Stanisław z Nakła:- Jestem po operacji prostaty. Musze zażywać pewien lek, który do tej pory był bezpłatny. Teraz mam płacić 900 złotych! Lekarze nie znaleźli żadnego tańszego odpowiednika.
Emerytka z Bydgoszczy:- Od podwyżki cen leków muszę za swoje specyfiki na osteoporozę płacić 100 złotych więcej. Kiedyś było sześć tańszych zastępczych lekarstw, teraz jest jedno, ale nie dla mnie. Nie mogą go brać osoby z chorym żołądkiem.
Ci co chwalą
Wśród naszych Czytelników są też osoby chwalące postępowanie ministra zdrowia i dziękujące mu za to, że mniej wydają na leczenie.

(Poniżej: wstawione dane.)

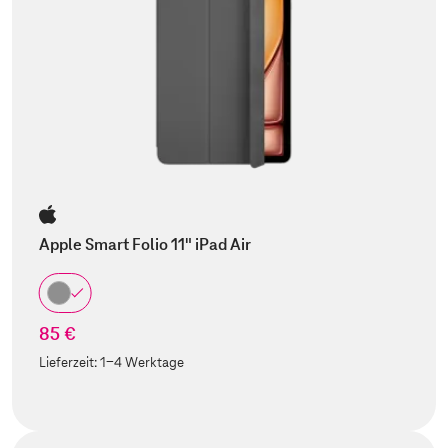
Apple Smart Folio 11" iPad Air
85 €
Lieferzeit:
1-4 Werktage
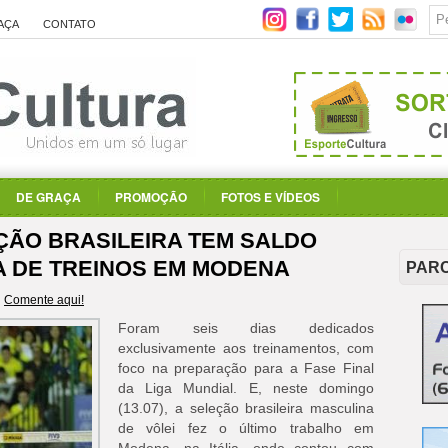
AÇA
CONTATO
DE GRAÇA
PROMOÇÃO
FOTOS E VÍDEOS
EÇÃO BRASILEIRA TEM SALDO
A DE TREINOS EM MODENA
PAR
Comente aqui!
Foram seis dias dedicados
exclusivamente aos treinamentos, com
foco na preparação para a Fase Final
da Liga Mundial. E, neste domingo
(13.07), a seleção brasileira masculina
de vôlei fez o último trabalho em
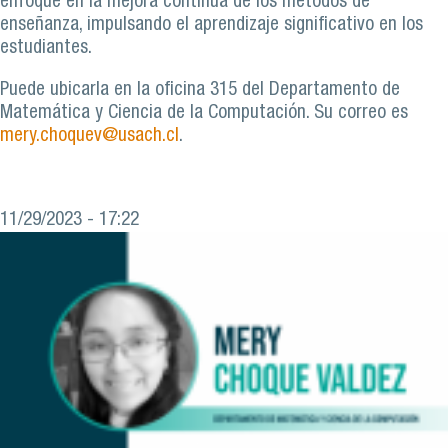
enfoque en la mejora continua de los métodos de
enseñanza, impulsando el aprendizaje significativo en los
estudiantes.
Puede ubicarla en la oficina 315 del Departamento de
Matemática y Ciencia de la Computación. Su correo es
mery.choquev@usach.cl
.
11/29/2023 - 17:22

Krystyna z Bydgoszczy: -Cieszę się bardzo, bo za krople na jaskrę płacę 20 złotych mniej, dla mnie to kolosalna oszczędność.
Roman z Grudziądza:- Minister powinien przeprowadzić podwyżkę, ale w nieco inny sposób. Nie wybierać sobie za co i o ile trzeba więcej płacić, tylko zrobić po równo. Na przykład wszystkie lekarstwa o 3 proc. Wtedy to by było sprawiedliwe, a nie tak jak teraz.
Tadeusz z Torunia: - Problem cen leków tkwi w lobby lekarzy i aptekarzy, a nie w cenach dyktowanych przez ministra zdrowia. Popieram jego starania, by w końcu unormować ten bałagan.
Jan Michałowski z Bydgoszczy: - Zażywam dwa leki. Jeden staniał ze 129 złotych na 74 zł, drugi podrożał z 13,12 zł na 13,43 zł - taką podwyżkę można znieść.
Danuta z Bydgoszczy ma receptę, jak sobie poradzić z cenami leków: - Mam 72 lata i mnóstwo chorób. Leczę się u wielu specjalistów, nie mam nerki i mam zaawansowaną osteoporozę, byłam leczona radem. Leków nie biorę, tylko ziółka, jak mnie coś boli, masuję sobie to miejsce i powtarzam, żeby przestało. Starzy ludzie są przewrażliwieni, myślą, że im więcej lekarstw zażyją, tym będą zdrowsi, a moim zdaniem trzeba uwierzyć w naturę.